How Taiwan Is Pushing for Sustainable Urban Mobility

How Taiwan Is Pushing for Sustainable Urban Mobility electric vehicle gogoro scooter bike sharing youbike obike driverless electric shuttle Easymile ez10 Mass transit last mile connectivity

As the fifth largest economy in Asia, Taiwan is also among the continent’s biggest polluters — it is ranked 20th in terms of carbon emissions per capita in 2015 globally and third in Asia behind Brunei and the Republic of Korea.

Thus Taiwan has committed to reduce its greenhouse gas emissions by 50% from the business-as-usual level by 2030 under the Paris Climate Change Agreement. This means it aims to reduce emissions from 428 metric tons of CO2 equivalent to 214 metric tons.

 

How it wants to achieve this

Transportation is among the seven sectors Taiwan has identified in which it would implement mitigation measures to achieve this target.

In nutshell, it aims to further develop green transportation systems and reduce reliance on private vehicles by promoting cycling as a transportation method.

The government is also promoting energy-efficient vehicles (EEVs) including electric vehicles (EVs) as alternatives, which is moving in tandem with efforts by private sector players such as Gogoro and the Taiwan Electric Vehicles Association.

 

Electrifying scooters

Homegrown company Gogoro is already shaking up the two-wheeler EV space. Dubbed the ‘Tesla of scooters’, Gogoro is shaking up the industry — it sold 13,000 units in 2016, making up 65% of total electric scooter sales that increased 98% from 2015.

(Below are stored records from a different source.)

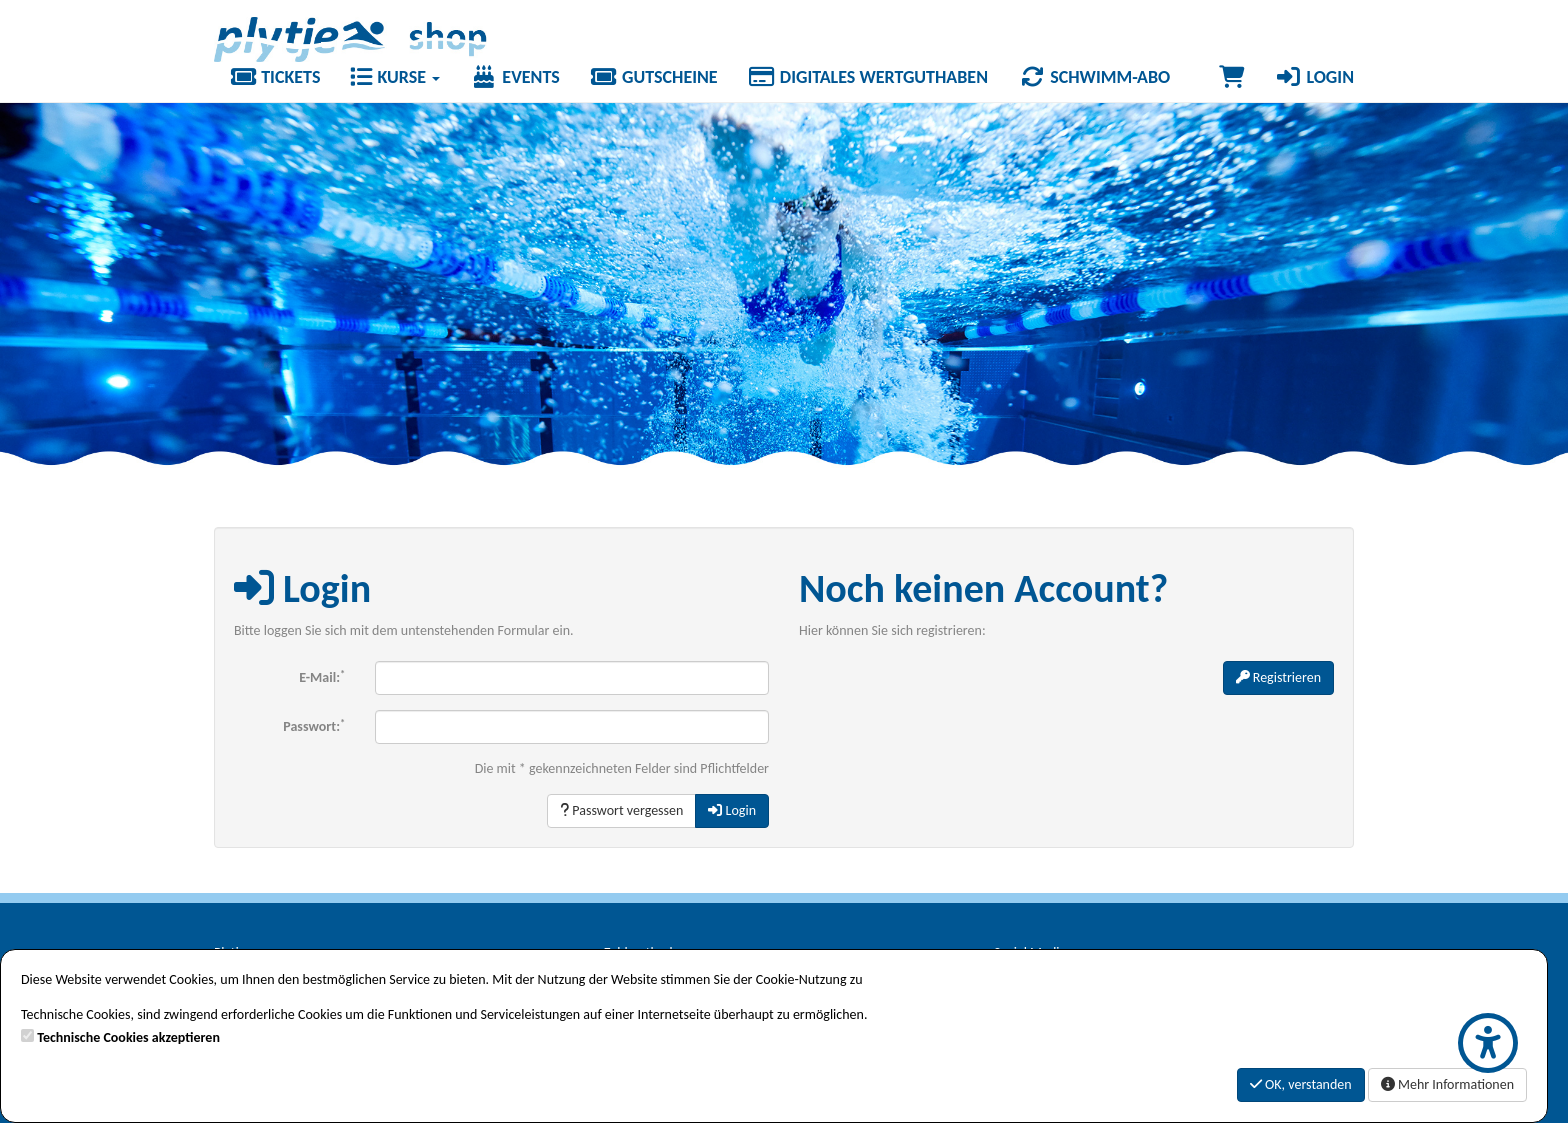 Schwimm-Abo (1094, 77)
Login (1314, 77)
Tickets (274, 77)
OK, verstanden (1301, 1084)
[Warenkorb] (1231, 77)
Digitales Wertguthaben (868, 77)
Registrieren (1278, 677)
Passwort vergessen (621, 810)
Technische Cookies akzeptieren (128, 1037)
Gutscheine (654, 77)
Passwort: (314, 725)
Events (515, 77)
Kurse (395, 77)
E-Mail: (322, 676)
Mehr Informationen (1447, 1084) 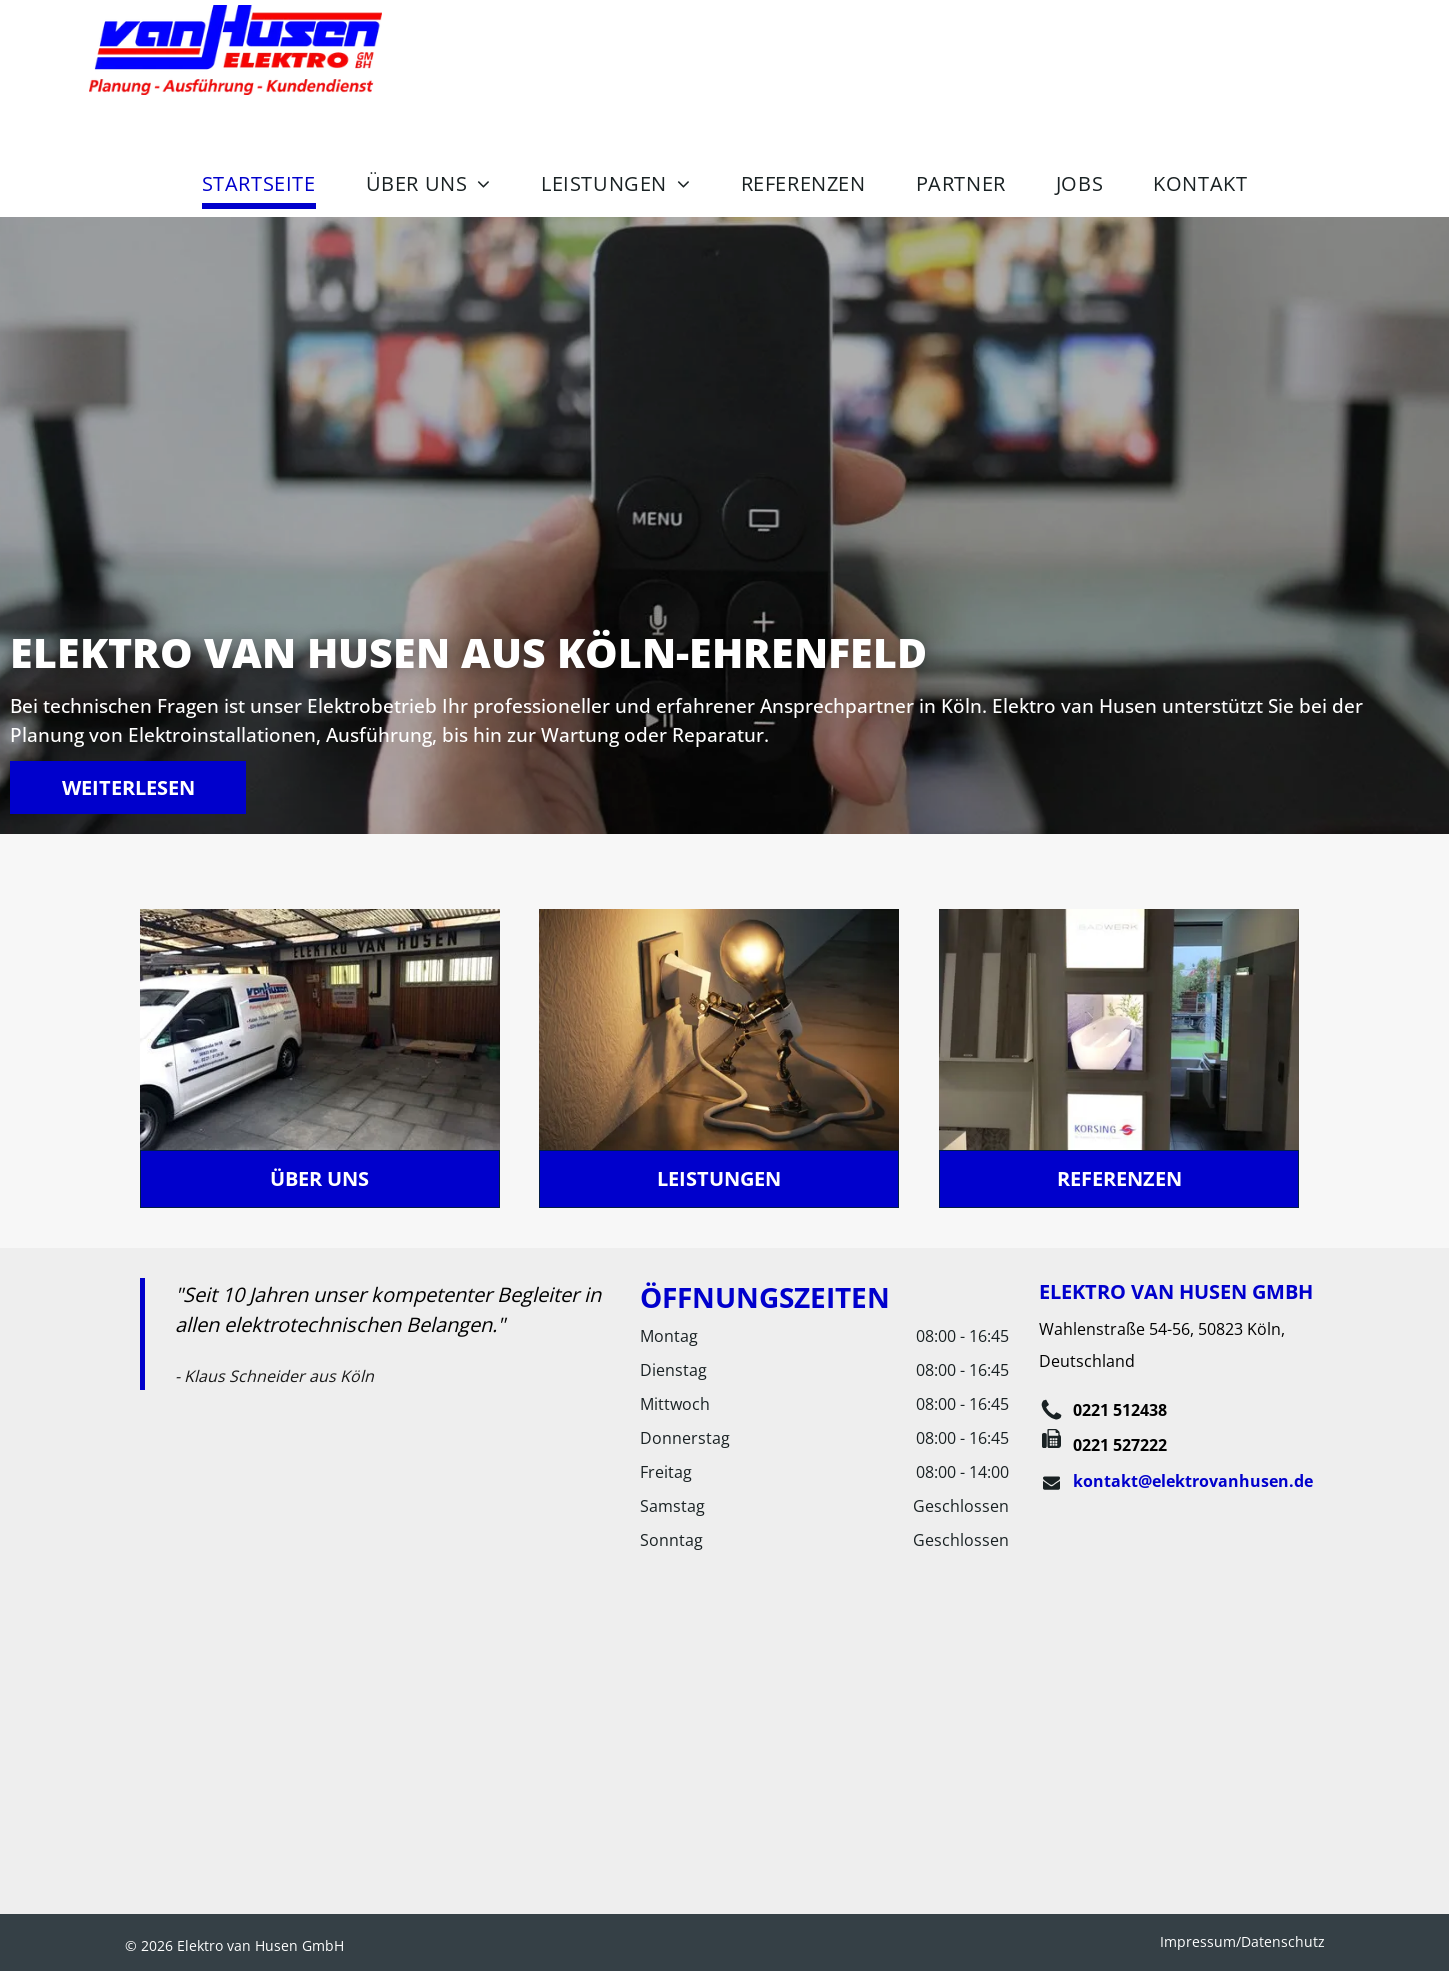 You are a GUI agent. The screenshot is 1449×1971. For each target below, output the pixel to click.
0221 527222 (1120, 1445)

Adoption, however, remains a work-in-progress despite the boom, with e-scooters accounting only for 2.5% of scooter registrations in 2016. Part of Gogoro’s success is due to the Taiwanese subsidy for e-scooters; purchasers in New Taipei City could obtain subsidies of NT$24,000 (about US$760) for new purchases, with an extra NT$3,000 (roughly US$95) if they are replacing petrol-powered motorcycles (subsidy varies by municipality).

 

Cities goes bike-sharing

Parallel to the two-wheeler EV shift, Taiwan in 2011 began promoting bike-sharing via its homegrown scheme YouBike. The plan has put Taipei on track to building more than 500km in terms of cycling network, according to a report by the Centre for Liveable Cities Singapore and the Urban Land Institute Asia Pacific.

By 2018, Taiwan aims to allow citizens access to any one of 400 YouBike stations within a 10-minute walk from anywhere in Taipei. The push will accelerate given the entry of Singaporean bike-sharing start-up oBike which last April launched its services in Taiwan’s Taitung city.

oBike is looking at a potentially large market given 5% of urban mobility in Taipei already involve bicycles, with 50% of cyclists being women. By 2020, the Taipei government aims to achieve a 12% modal share for bicycles.

 

Driverless electric shuttle

The next phase will likely be to shift more commuters from the roads onto mass rapid transit system (MRT) lines to further reduce vehicles on the road.

Taiwan currently has three metro systems across Taipei, Kaohsiung and Taoyuan, with the latter recently opened in March this year. One more is under construction Taichung, while proposals for two others were declined for now.

A crucial gap to address will be the first-mile, last-mile connectivity to promote the use of the MRT lines. This is where autonomous shuttle vehicles fit in and that reality already looms.

On May 26, Taiwan welcomed EZ10, the first Level 4 autonomous shuttle as part of a collaboration between the National Taiwan University (NTU) and global consultancy firm 7Starlake.

The driverless shuttle will undergo test runs in July over two phases in NTU campuses. EZ10s may be used to provide short-distance connectivity in university campuses, factory plants and airports, among others.

 

Why it matters

Taiwan’s transportation challenges has some parallels with the Malaysian scene. The Taiwan case may provide an interesting study in how Malaysia could ramp up its own efforts to tackle sustainable mobility.

Both has popular preference for personal cars: Taiwan’s total industry volume (TIV) in 2016 was 439,269 units for a population of 23.5 million (2016 estimate), not far from Malaysia’s 580,124 (population 31.5 million).

The solutions being pursued somewhat differs, however. Malaysia is focusing on expanding its land public transport (LPT) network to eventually be within 400 metres of 80% of urban dwellers by year 2030.

In Taiwan’s case, its efforts are focused more on going car-lite via YouBike as well as shifting into sustainable mobility via EV schemes for motorcycles and now looking into driverless shuttles. While there are hints of these beginning in Malaysia, the government has yet to lend its support in a big way: will that change soon?